A residency determination will not be set aside unless it is arbitrary and capricious (Appeals of St. Villien, 44 Ed Dept Rep 69, Decision No. 15,101; Appeal of I. B., 44 id. 44, Decision No. 15,093; Appeal of Hauk, 44 id. 36, Decision No. 15,090).  In an appeal to the Commissioner, the petitioner has the burden of demonstrating a clear legal right to the relief requested and the burden of establishing the facts upon which petitioner seeks relief (8 NYCRR §275.10; Appeals of St. Villien, 44 Ed Dept Rep 69, Decision No. 15,101).

Respondent argues that its residency determinations were not arbitrary and capricious and that petitioner has failed to meet her burden of demonstrating a clear legal right to the relief requested.  Respondent maintains that Adbeel’s mother has not relinquished total custody and control to petitioner and bases this assertion on its belief that the “unbelievably fast change in circumstances” described in petitioner’s reply are not credible.  However, petitioner explains in her reply that, prior to submitting the first registration application on June 26, 2007, petitioner and Adbeel’s mother agreed that if the latter decided to move, she would relinquish custody and control of her children to petitioner.  I do not find this explanation implausible, nor do I find the change of circumstances in this case to be inconsistent with the relinquishment to petitioner of Adbeel’s custody and control.

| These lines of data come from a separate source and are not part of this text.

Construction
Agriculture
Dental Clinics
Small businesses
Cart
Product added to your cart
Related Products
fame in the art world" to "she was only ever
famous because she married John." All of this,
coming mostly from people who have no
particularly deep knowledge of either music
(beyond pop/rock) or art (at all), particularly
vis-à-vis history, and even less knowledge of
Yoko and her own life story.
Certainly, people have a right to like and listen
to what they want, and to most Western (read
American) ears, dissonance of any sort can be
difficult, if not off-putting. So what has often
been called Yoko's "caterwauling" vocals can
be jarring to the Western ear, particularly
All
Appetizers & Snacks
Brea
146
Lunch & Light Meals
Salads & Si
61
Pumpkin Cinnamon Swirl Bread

Respondent argues that “[r]eview of the District’s determination should be based upon the information it possessed at the time the decision was made, not upon later-created allegations drafted for purposes of the within appeal.”  However, while the appeal was pending, petitioner obtained new evidence, including Adbeel’s mother’s July 2, 2007 affidavit, which she submitted to respondent when she reapplied for residency on August 6, 2007.  Petitioner also introduced this new evidence as part of the record in this appeal and, pursuant to §276.5 of the Commissioner’s regulations, I have accepted the submission.

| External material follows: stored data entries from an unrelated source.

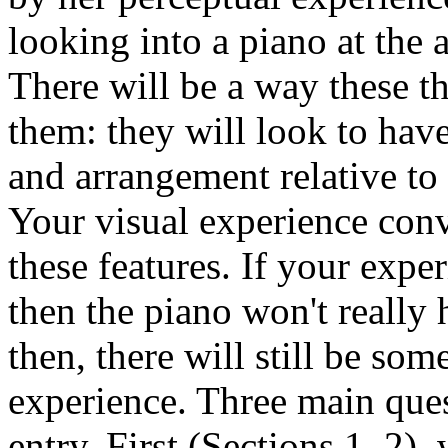
looking into a piano at the 
There will be a way these t
them: they will look to have 
and arrangement relative to
Your visual experience conv
these features. If your expe
then the piano won't really 
then, there will still be s
experience. Three main ques
entry. First (Sections 1–2),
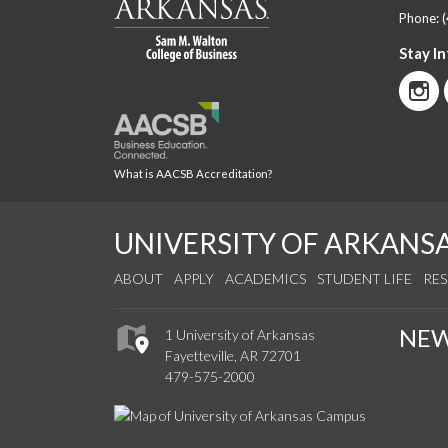
Phone:
Stay I
What is AACSB Accreditation?
UNIVERSITY OF ARKANS
ABOUT
APPLY
ACADEMICS
STUDENT LIFE
RE
NE
1 University of Arkansas
Fayetteville, AR 72701
479-575-2000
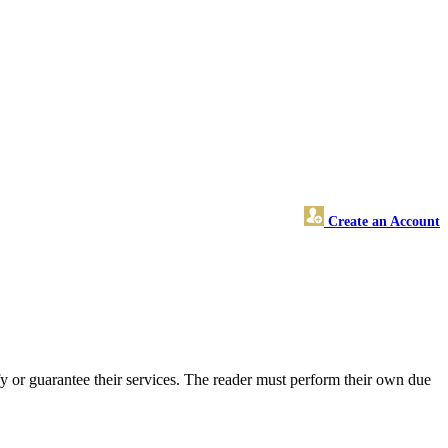
Create an Account
 or guarantee their services. The reader must perform their own due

Based on the record before me, there is no evidence that Adbeel is able to reside with his parents.  Petitioner has submitted a sworn statement that Adbeel has lived exclusively at her residence since April 29, 2007, and respondent has produced no evidence to the contrary.  Petitioner has also asserted that, since July 2, 2007, she has “continuously acted as the parent, guardian and custodian of Adbeel.”  This assertion, coupled with petitioner’s sworn statements that Adbeel’s mother left New York to join his father in Puerto Rico on July 4, 2007, that both parents are currently homeless and living in abandoned buildings and that their whereabouts are unknown, indicate that petitioner is the only responsible adult with custody and control over Adbeel.

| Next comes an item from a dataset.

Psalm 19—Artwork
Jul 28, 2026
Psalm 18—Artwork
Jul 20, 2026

Under these circumstances, I conclude that this is not a case in which the student’s residence has been changed merely to take advantage of the educational program of another school district.  Petitioner has introduced evidence that Adbeel’s parents have an unstable relationship and have been unable to maintain a stable residence and financial condition.  Therefore, I find Adbeel’s residence to be with petitioner.  Accordingly, respondent’s determination is set aside.

THE APPEAL IS SUSTAINED.

IT IS ORDERED that respondent allow Adbeel Harim Santos Olivencia to attend school in the Bay Shore Union Free School District without the payment of tuition.